Activity
Each line with the string "visage" is to be copied from the records below.

(Saved entries)
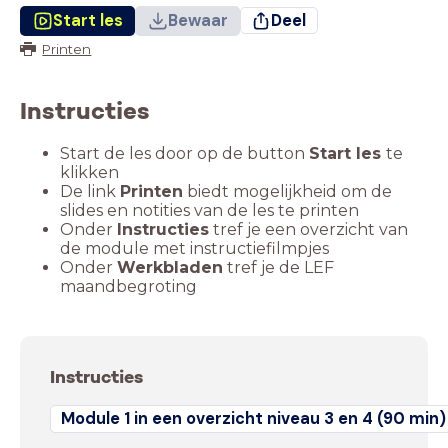
Start les
Bewaar
Deel
Printen
Instructies
Start de les door op de button
Start les
te
klikken
De link
Printen
biedt mogelijkheid om de
slides en notities van de les te printen
Onder
Instructies
tref je een overzicht van
de module met instructiefilmpjes
Onder
Werkbladen
tref je de LEF
maandbegroting
Instructies
Module 1 in een overzicht niveau 3 en 4 (90 min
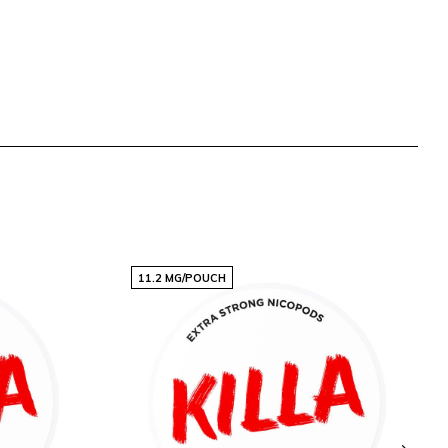
11.2 MG/POUCH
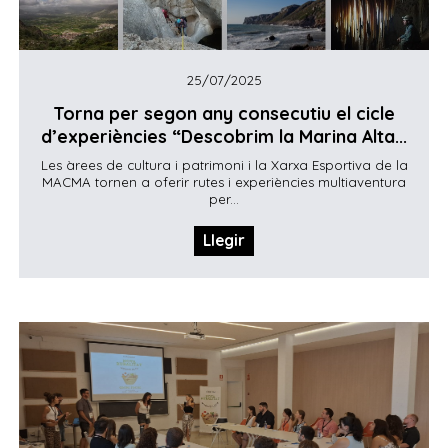
25/07/2025
Torna per segon any consecutiu el cicle
d’experiències “Descobrim la Marina Alta...
Les àrees de cultura i patrimoni i la Xarxa Esportiva de la
MACMA tornen a oferir rutes i experiències multiaventura
per...
Llegir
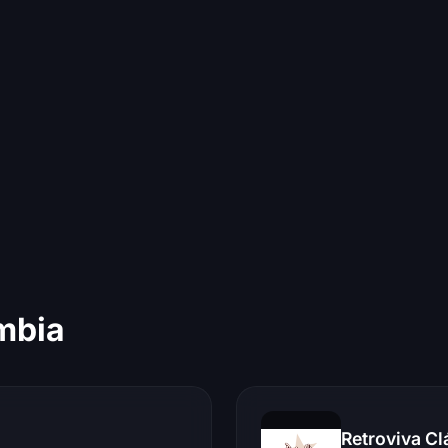
mbia
Retroviva Cl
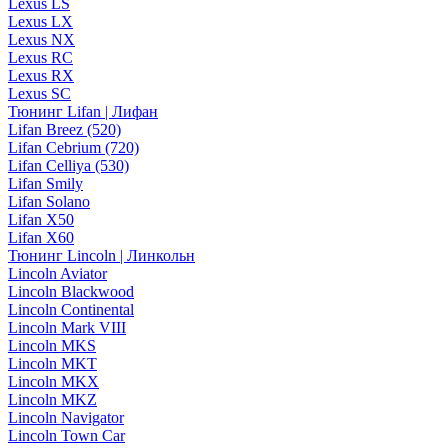
Lexus LS
Lexus LX
Lexus NX
Lexus RC
Lexus RX
Lexus SC
Тюнинг Lifan | Лифан
Lifan Breez (520)
Lifan Cebrium (720)
Lifan Celliya (530)
Lifan Smily
Lifan Solano
Lifan X50
Lifan X60
Тюнинг Lincoln | Линкольн
Lincoln Aviator
Lincoln Blackwood
Lincoln Continental
Lincoln Mark VIII
Lincoln MKS
Lincoln MKT
Lincoln MKX
Lincoln MKZ
Lincoln Navigator
Lincoln Town Car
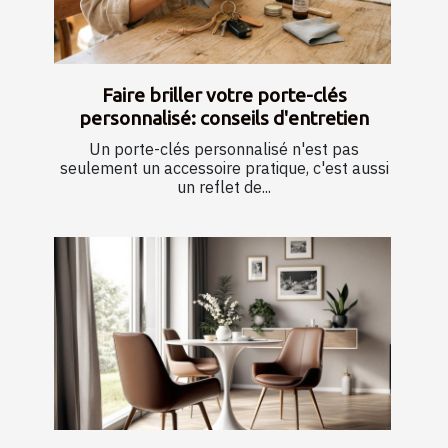
Faire briller votre porte-clés
personnalisé: conseils d'entretien
Un porte-clés personnalisé n'est pas
seulement un accessoire pratique, c'est aussi
un reflet de...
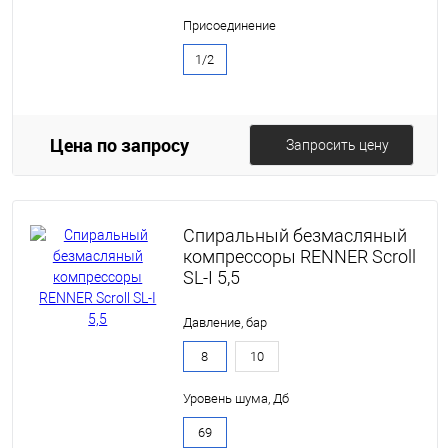
Присоединение
1/2
Цена по запросу
Запросить цену
Спиральный безмасляный
компрессоры RENNER Scroll
SL-I 5,5
Давление, бар
8
10
Уровень шума, Дб
69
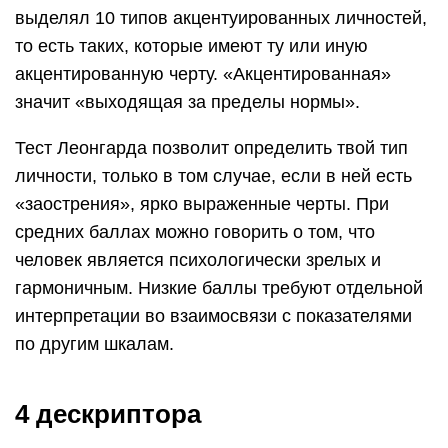
выделял 10 типов акцентуированных личностей,
то есть таких, которые имеют ту или иную
акцентированную черту. «Акцентированная»
значит «выходящая за пределы нормы».
Тест Леонгарда позволит определить твой тип
личности, только в том случае, если в ней есть
«заострения», ярко выраженные черты. При
средних баллах можно говорить о том, что
человек является психологически зрелых и
гармоничным. Низкие баллы требуют отдельной
интерпретации во взаимосвязи с показателями
по другим шкалам.
4 дескриптора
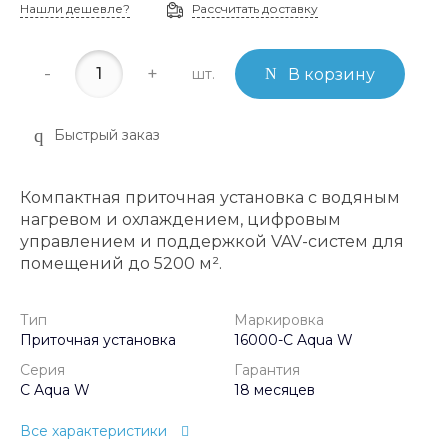
Нашли дешевле?
Рассчитать доставку
-
+
шт.
В корзину
Быстрый заказ
Компактная приточная установка с водяным
нагревом и охлаждением, цифровым
управлением и поддержкой VAV-систем для
помещений до 5200 м².
Тип
Маркировка
Приточная установка
16000-C Aqua W
Серия
Гарантия
C Aqua W
18 месяцев
Все характеристики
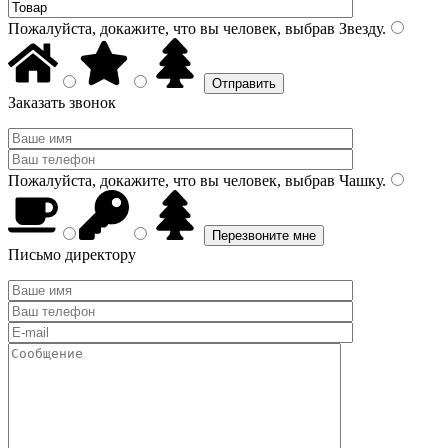
Пожалуйста, докажите, что вы человек, выбрав
Звезду
.
Заказать звонок
Пожалуйста, докажите, что вы человек, выбрав
Чашку
.
Письмо директору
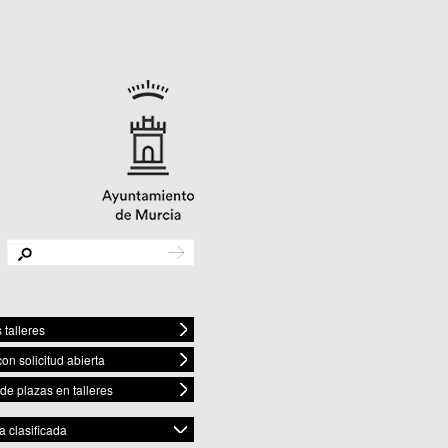
 talleres
con solicitud abierta
 de plazas en talleres
 clasificada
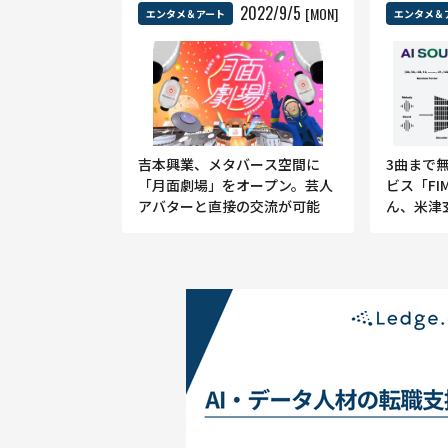
2022
/
9
/
5
[MON]
エンタメ＆アート
エンタメ＆
吉本興業、メタバース空間に
3曲まで
「月面劇場」をオープン。芸人
ビス「FI
アバターと直接の交流が可能
ん、米津
プロデュ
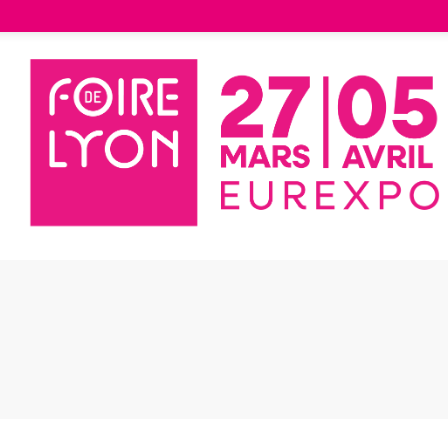
Liste des exposants
Huile visage noisette
e visage noisette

Answer space
Huile visage noisette
e visage noisette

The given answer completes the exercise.